Web Access Protection - A Concern

[itman 1,659]

When checking out a screen shot posting on a file share site in a security forum I frequent, hxxps://imx.to/i/1yj02x , Eset detected what appears to be redirect to a malicious porn site based on what other forum posters related:

Time;URL;Status;Application;User;IP address;SHA1
2/12/2019 4:27:17 PM;https://afeuvqrsswz.com;Blocked by internal IP blacklist;C:\Program Files\internet explorer\iexplore.exe;XXX-XX\XXXX-XXX;216.21.13.15;021415D73D02C6247001BAD6E5C9BC6E220F34FC

Eset displayed the above as a small desktop popup alert upon access to the web page. However, the file share web page was still displayed. At that point and knowing better, I should have exited the web site. Instead, I clicked on a "Continue" link displayed which resulted in a locked flashing browser screen with a loud alarm sounding, a voice stating I was infected with malware, and a phone number I needed to call to resolve the issue. Obviously, this was fake malware and I resolved it without issue. However, an average user might have been duped into responding to the fake malware. 

My question is should Eset not have blocked the file share web page from displaying or terminated its connection thereafter at initial IP blacklist detection time? 

Edited February 16, 2019 by itman

[Marcos 5,072]

10 minutes ago, itman said:

My question is should Eset not have blocked the file share web page from displaying or terminated its connection thereafter at initial IP blacklist detection time? 

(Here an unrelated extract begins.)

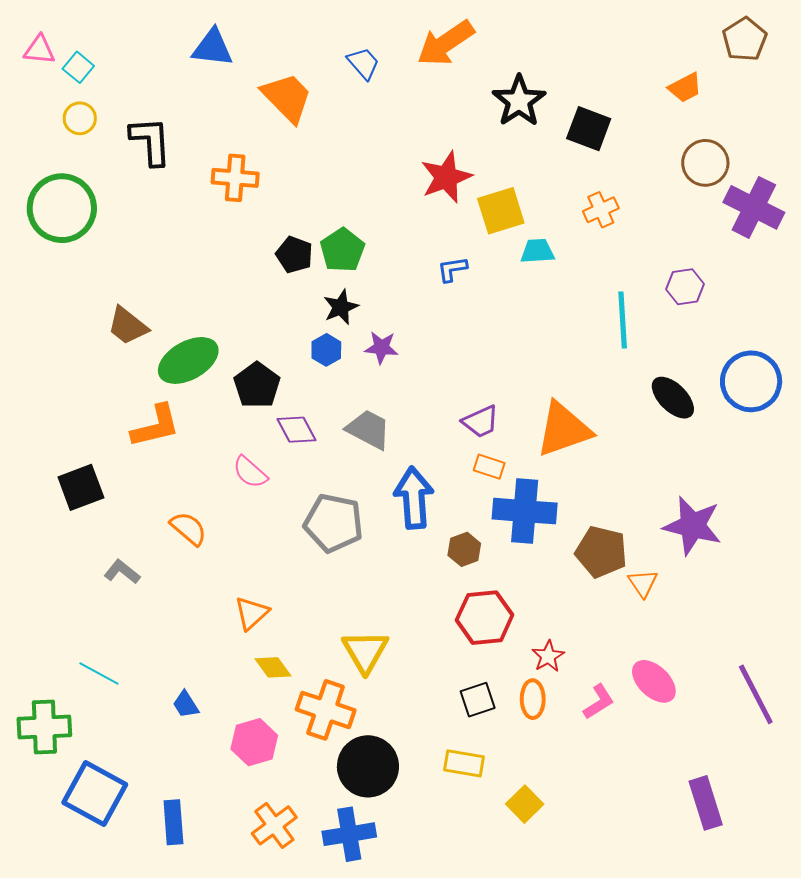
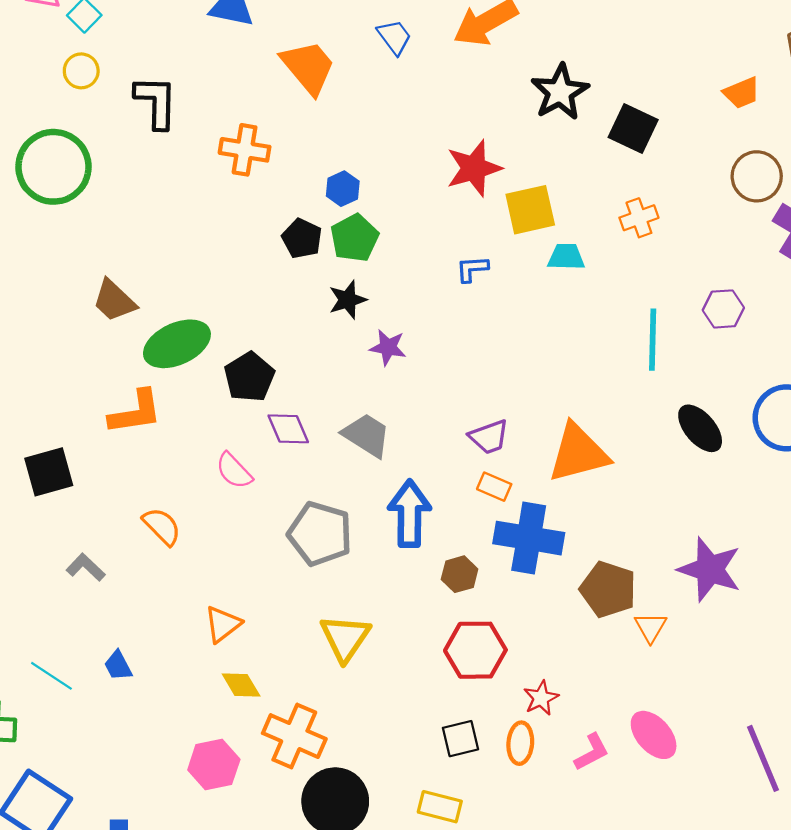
blue hexagon: (326, 350) -> (343, 189), moved
yellow triangle: (365, 651) -> (345, 638), moved
blue trapezoid: (186, 704) -> (118, 666), moved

I assume that the file share web page is not malicious but it was a malicious iframe, ad or whatever that was blocked.

[itman 1,659]

3 minutes ago, Marcos said:

I assume that the file share web page is not malicious but it was a malicious iframe, ad or whatever that was blocked.

That sounds reasonable but I would recommend that a full Eset alert be displayed which would allow the user to terminate the web page connection.